● **Task to complete**
Determine how many lines in the entries below include "Посудомоечные". The reply should be that number and nothing else.

● **Input material**
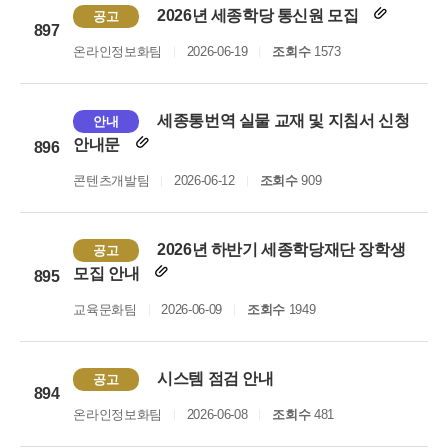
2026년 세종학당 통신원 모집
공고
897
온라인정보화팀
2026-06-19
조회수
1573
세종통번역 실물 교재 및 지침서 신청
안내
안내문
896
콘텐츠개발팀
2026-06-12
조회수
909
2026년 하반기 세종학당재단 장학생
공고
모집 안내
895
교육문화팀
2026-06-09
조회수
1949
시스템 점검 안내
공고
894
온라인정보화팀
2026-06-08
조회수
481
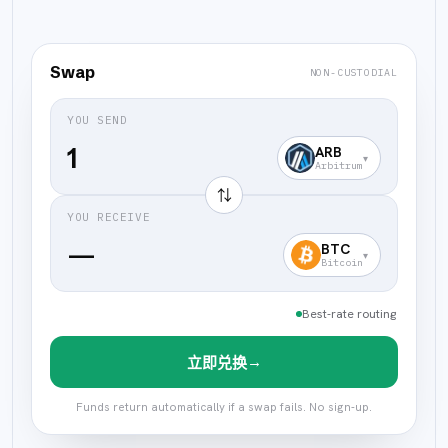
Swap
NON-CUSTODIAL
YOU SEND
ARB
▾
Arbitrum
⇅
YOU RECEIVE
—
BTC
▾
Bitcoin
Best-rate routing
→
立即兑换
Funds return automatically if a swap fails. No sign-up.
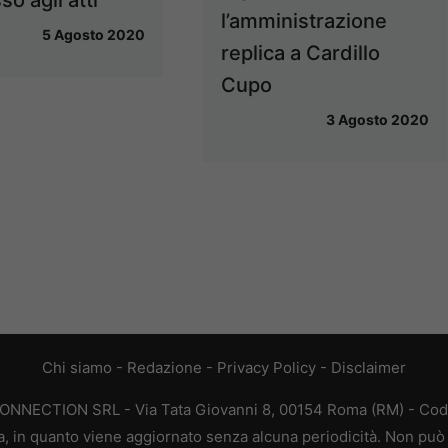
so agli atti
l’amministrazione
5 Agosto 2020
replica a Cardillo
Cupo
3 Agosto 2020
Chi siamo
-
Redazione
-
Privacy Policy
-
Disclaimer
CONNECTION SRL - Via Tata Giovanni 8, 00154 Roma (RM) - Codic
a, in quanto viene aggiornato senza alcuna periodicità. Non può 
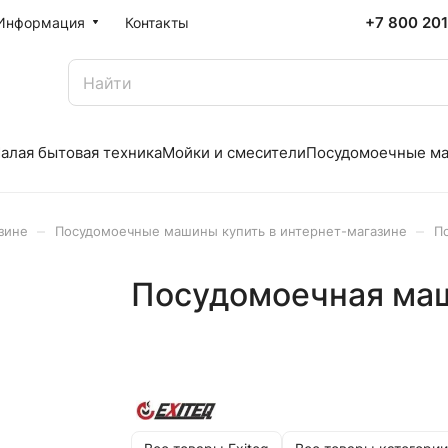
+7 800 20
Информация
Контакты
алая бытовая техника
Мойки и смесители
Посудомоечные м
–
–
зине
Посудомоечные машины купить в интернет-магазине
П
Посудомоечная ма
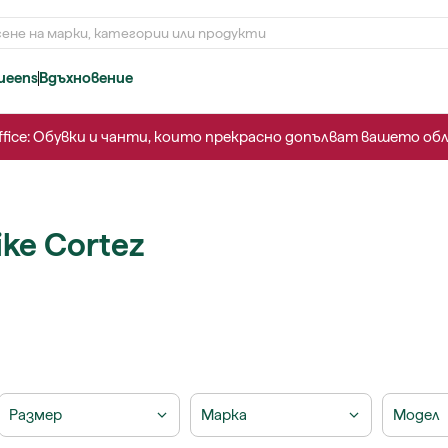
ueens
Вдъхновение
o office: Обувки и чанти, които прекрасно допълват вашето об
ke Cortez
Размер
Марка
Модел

● **Reply**
2